Northern Sky opened its in-person season in Peninsula State Park with The Fisherman’s Daughters, a staged reading of a musical that will be fully realized sometime in the years to come. Generally, readings have no set, no props and only minimal choreography as the actors read their lines directly from their scripts, placed on music stands before them.

Although The Fisherman’s Daughters had all of these elements, the actors were front and center, performing a fully memorized show complete with stage directions spoken aloud by each character. This approach fits the play quite well, considering it was set both physically and narratively inside Peninsula State Park. When the park is all around you, you don’t really need a set.

Door Shakespeare opted to produce a one-actor production of Hamlet, which was outstanding. Shakespeare’s work is incredibly malleable, and half the fun of seeing it is seeing how each company adapts his work differently. There are few adaptations of Hamlet that are more unusual than one in which a single actor plays every character. 

Ryan Schabach, as Hamlet, holds the skull of Yorick. Photo by Heidi Hodges.

Broken down to its most basic parts, a Door Shakespeare experience is part celebration of the text and part beautiful outdoor space, and this production captured those elements in their rawest form. With nothing but the stage and one actor, audiences were immersed wholly in nature and the story, and able to hang on every word.

At Peninsula Players Theatre, a smaller cast is not unusual, but a focus on plays with snappy run times revolving around human connection meant greater attention was paid to the honesty of the stories being told.

Talley’s Folly involved just two characters and had to rely on the energy the actors brought to the table to move the story forward.
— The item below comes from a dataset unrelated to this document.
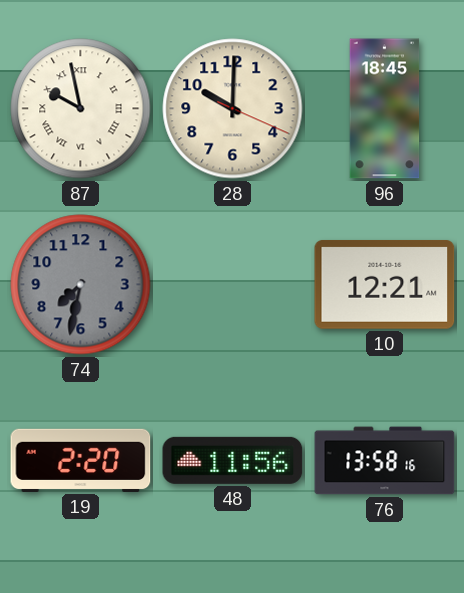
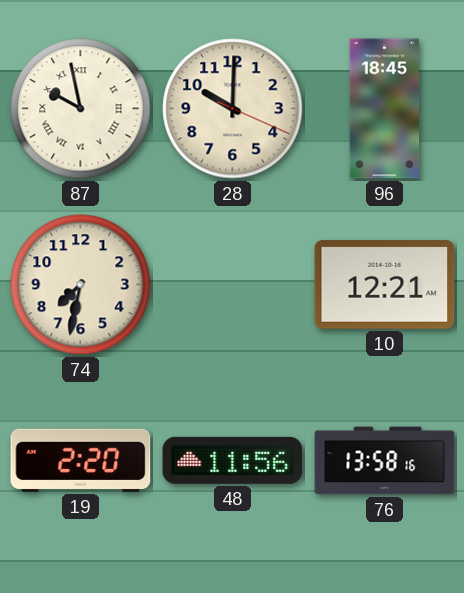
74 dial: grey -> cream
Romance in D has double that number in its cast, but it told such a realistic, down-to-earth story that you were able to turn off the part of your brain that keeps track of sweeping narrative details and just fall in love with the characters and their interesting, passionate conversations.

Neil Brookshire and Cassandra Bissell star in Romance in D at Peninsula Players. Photo by Len Villano.
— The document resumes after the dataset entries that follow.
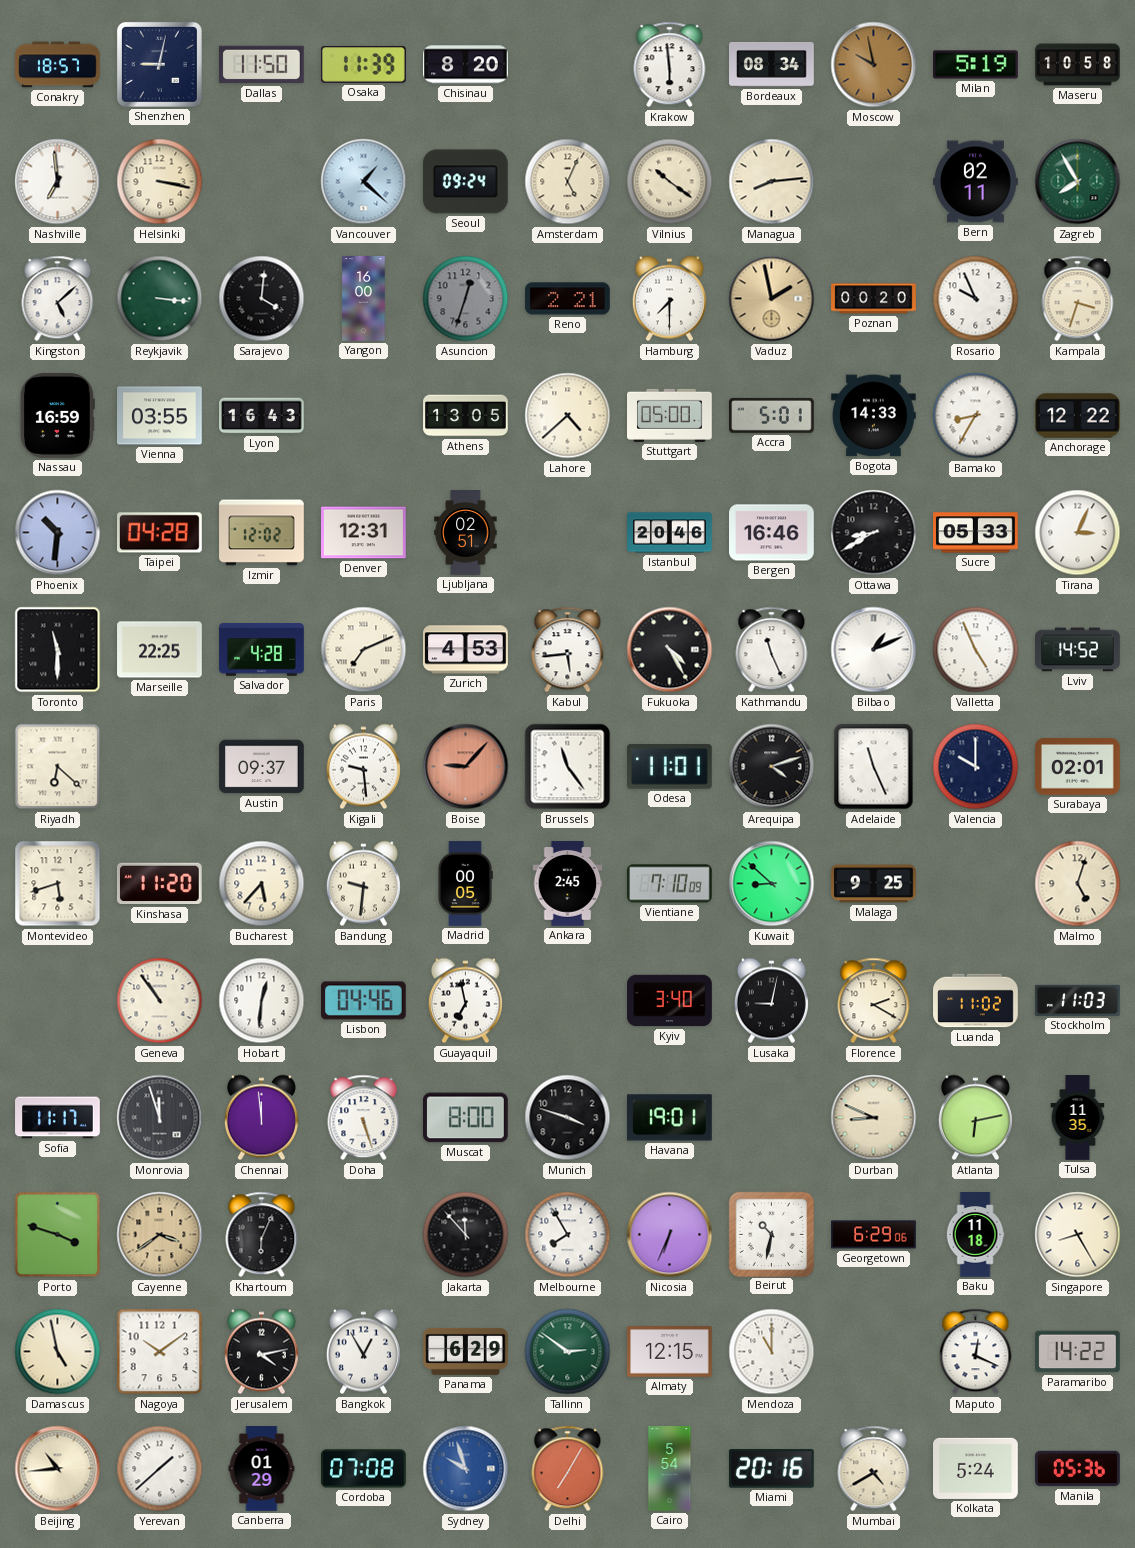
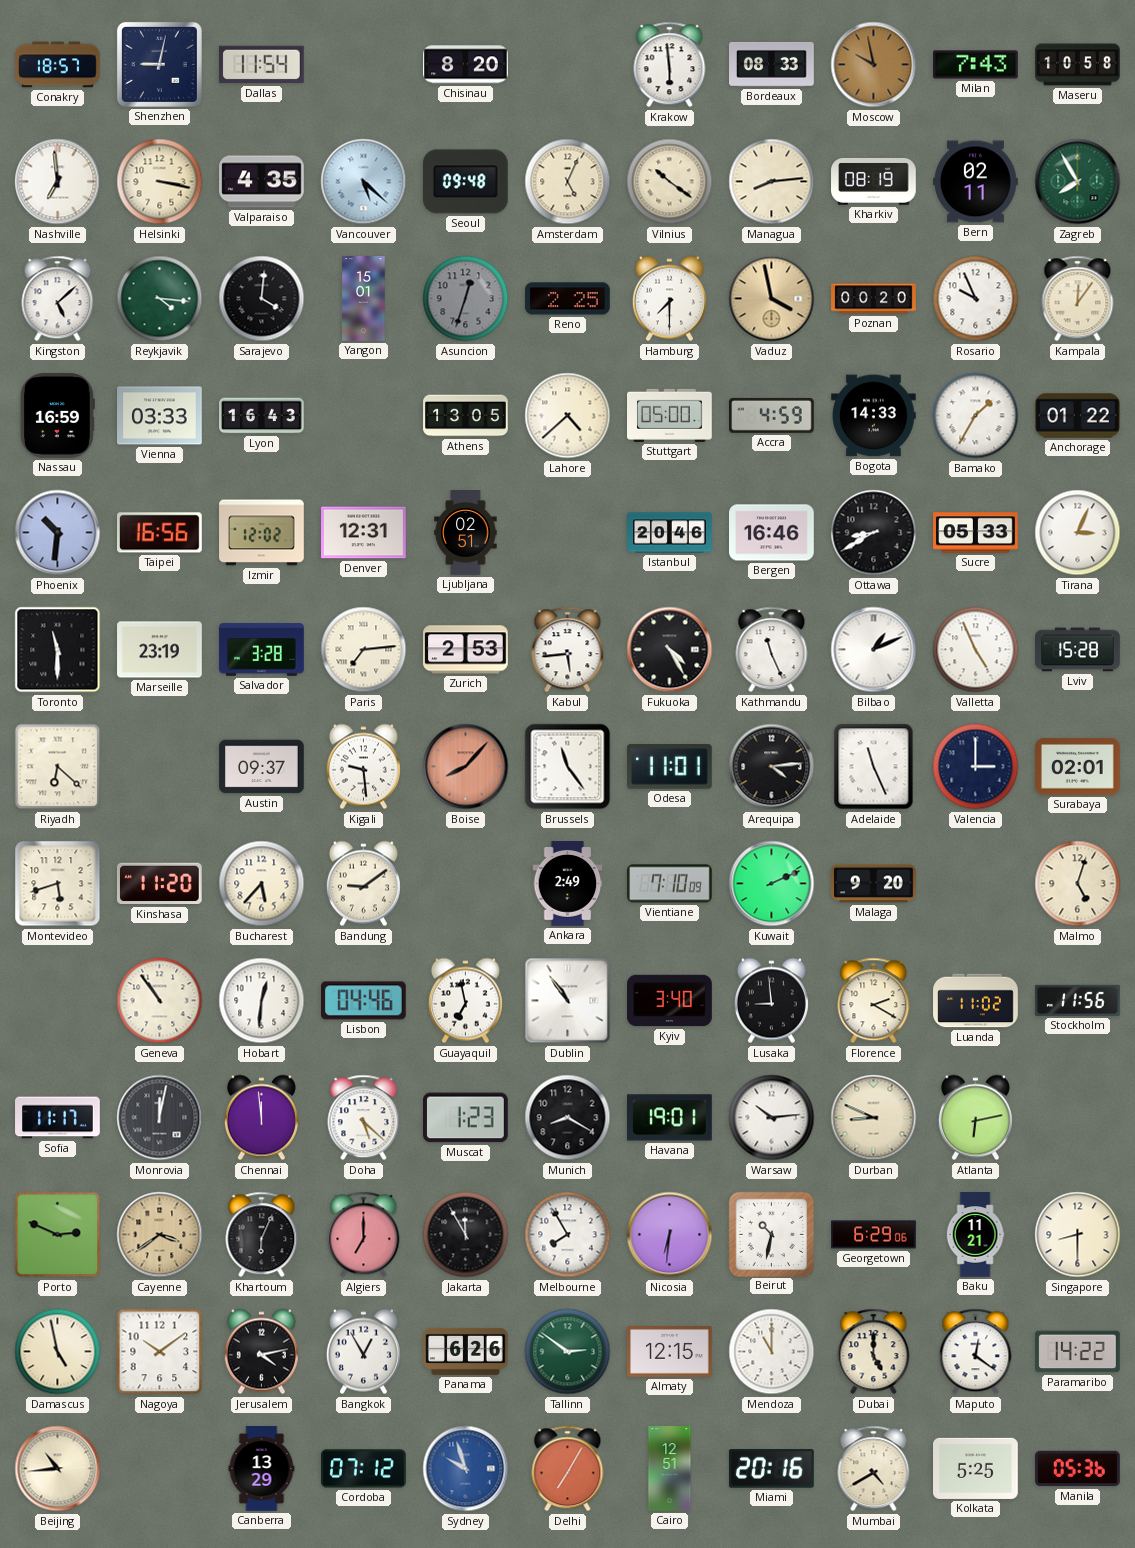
Dallas: 11:50 -> 11:54
Osaka: 11:39 -> none
Bordeaux: 08:34 -> 08:33
Milan: 5:19 -> 7:43
Valparaiso: none -> 4:35
Vancouver: 1:22 -> 5:22
Seoul: 09:24 -> 09:48
Kharkiv: none -> 08:19
Reykjavik: 3:16 -> 4:16
Yangon: 16:00 -> 15:01
Reno: 2:21 -> 2:25
Vaduz: 1:58 -> 3:58
Kampala: 3:33 -> 12:06
Vienna: 03:55 -> 03:33
Accra: 5:01 -> 4:59
Bamako: 8:35 -> 1:35
Anchorage: 12:22 -> 01:22
Taipei: 04:28 -> 16:56
Marseille: 22:25 -> 23:19
Salvador: 4:28 -> 3:28
Paris: 7:11 -> 7:14
Zurich: 4:53 -> 2:53
Lviv: 14:52 -> 15:28
Boise: 9:07 -> 8:07
Arequipa: 4:12 -> 4:14
Valencia: 10:00 -> 3:00
Bandung: 9:31 -> 9:09
Madrid: 00:05 -> none
Ankara: 2:45 -> 2:49
Kuwait: 8:52 -> 2:11
Malaga: 9:25 -> 9:20
Dublin: none -> 10:54
Lusaka: 9:02 -> 8:59
Stockholm: 11:03 -> 11:56
Monrovia: 11:57 -> 12:02
Doha: 5:27 -> 5:22
Muscat: 8:00 -> 1:23
Munich: 3:48 -> 8:20
Warsaw: none -> 10:14
Tulsa: 11:35 -> none
Porto: 3:48 -> 2:49
Algiers: none -> 7:00
Jakarta: 11:53 -> 11:55
Nicosia: 6:34 -> 6:31
Baku: 11:18 -> 11:21
Singapore: 8:25 -> 8:30
Panama: 6:29 -> 6:26
Dubai: none -> 5:00
Maputo: 12:19 -> 12:21
Yerevan: 1:38 -> none
Canberra: 01:29 -> 13:29
Cordoba: 07:08 -> 07:12
Cairo: 5:54 -> 12:51
Kolkata: 5:24 -> 5:25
Third Avenue PlayWorks (TAP) will open its fall season in October with a small cast and an out-of-the-box story in its newly renovated space. I can’t wait to see how Gutenberg! The Musical! will navigate the still-uncertain waters, but I have no doubt it will be just as imaginative as previous TAP seasons have been.  
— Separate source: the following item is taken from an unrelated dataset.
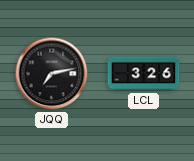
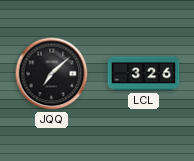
JQQ: 7:13 -> 7:08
This season has been a real treat for me. As someone who holds honesty above all else, I felt that many of the shows were a breath of fresh air. Don’t get me wrong: The theaters here always deliver quality shows with high production values – the lighting, sound, scenery, props, costumes and other elements of stagecraft – but when I say “honesty,” I mean something very specific. 

I believe that actors should constantly be aware of the stage under their feet and the human being across from them. It’s not enough to say a line: Actors must look each other in the eye and tell each other something, honestly. 

If a production nails that, everything else will fall into place. If it doesn’t, it won’t matter how lavish the set is or how energetic the choreography is – the show will be missing its most fundamental piece. This season, each company pulled back and refocused on what makes it special, and I think this treated Door County audiences to a richer theater experience than they’ve had before. 

I hope as many things as possible return to normal next year. I hope theaters are able to recoup their losses and then some. I hope as many actors and technicians as possible are able to land contracts up here. I also hope that some of the spark that I saw on stage this year remains. I hope that stepping off the cliff, while terrifying, made clear some opportunities, and that we’ll continue to see new, more experimental productions from these theater companies in the future.